When it came to defining frontline communities, I found a strong emphasis on socioeconomic status, adaptive capacity, minority status, and historical legacies such as segregation and lack of investment that all compound to create high-risk communities. 

It is important to prioritize these communities that have the least amount of resources for adaptation research and assistance. It seems like an easy and intuitive idea but there are communities throughout North and South Carolina that are being pushed out of their homes due to things like flooding, sea level rise, gentrification, and high repair costs.

Rachel Carson Reserve Beaufort, NC. Image by Brittany Salmons

Communities are more than just a collective of individuals living in the same geographic location. They are defined by cultural spaces, traditions, social networks, natural and economic resources, as well as physical places. These connections require that climate adaptation professionals take into account these different aspects of a community when conducting research in order to develop the most effective and just recommendations for adaptation. 

My contribution to that research focused on socioeconomic vulnerability and how it can be visualized within North and South Carolina. I focused on GIS-based visualizations as a preliminary stage for identifying communities that should be further evaluated to determine if they could benefit from climate adaptation research. The main indicators I chose for this visualization include the Centers for Disease Control and Prevention Agency for Toxic Substances and Disease Registry’s (CDC/ATSDR) Social Vulnerability Index (SVI), the Federal Emergency Management Agency’s (FEMA) National Risk Index (NRI), the U.S. Census Bureau’s Community Resilience Estimates (CRE), and the Environmental Protection Agencies (EPA) Environmental Justice Screening and Mapping tool (EJScreen). I created a web application, compiling these data sources for North and South Carolina, for a more streamlined visualization.

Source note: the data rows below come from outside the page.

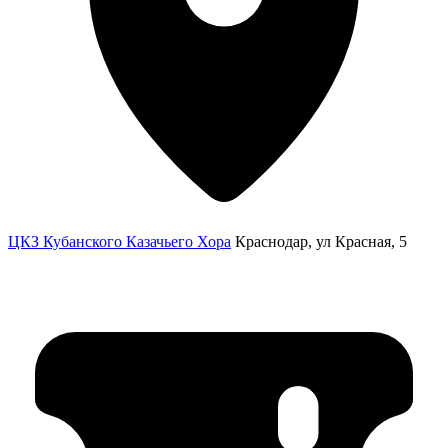
ЦКЗ Кубанского Казачьего Хора
Краснодар, ул Красная, 5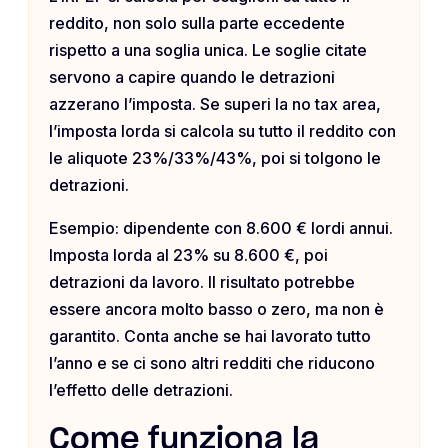
reddito, non solo sulla parte eccedente
rispetto a una soglia unica. Le soglie citate
servono a capire quando le detrazioni
azzerano l’imposta. Se superi la no tax area,
l’imposta lorda si calcola su tutto il reddito con
le aliquote 23%/33%/43%, poi si tolgono le
detrazioni.
Esempio: dipendente con 8.600 € lordi annui.
Imposta lorda al 23% su 8.600 €, poi
detrazioni da lavoro. Il risultato potrebbe
essere ancora molto basso o zero, ma non è
garantito. Conta anche se hai lavorato tutto
l’anno e se ci sono altri redditi che riducono
l’effetto delle detrazioni.
Come funziona la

These already existing measures of vulnerability serve many different purposes and each have important limitations. The main benefit of utilizing these tools in conjunction with one another comes from their comprehensive estimates of socioeconomic vulnerability which is an important predictor of a community’s ability to adapt to climate change. 

It is important to note, however, that this visualization should be used in a preliminary way to inform further decision-making, consultations, sector-focused research, and adaptation plan implementation. According to Dr. Harrison, “Brittany’s research identified a mix of data sources that we will pull from to identify community partners.”

As the C3HE team continues to develop models and decision-making processes for identifying potential community partners, it will be important to continue to look at socioeconomic vulnerability as an important predictor of community resilience and to take into account historical legacies of disenfranchisement that have led communities to where they are today. 

Through my work as a ORISE/USGS Climate Science Translation and Communications Fellow with SE CASC I will continue to emphasize the importance of equitable adaptation through my work and hope to continue to learn about how climate adaptation professionals are implementing equitable adaptation strategies.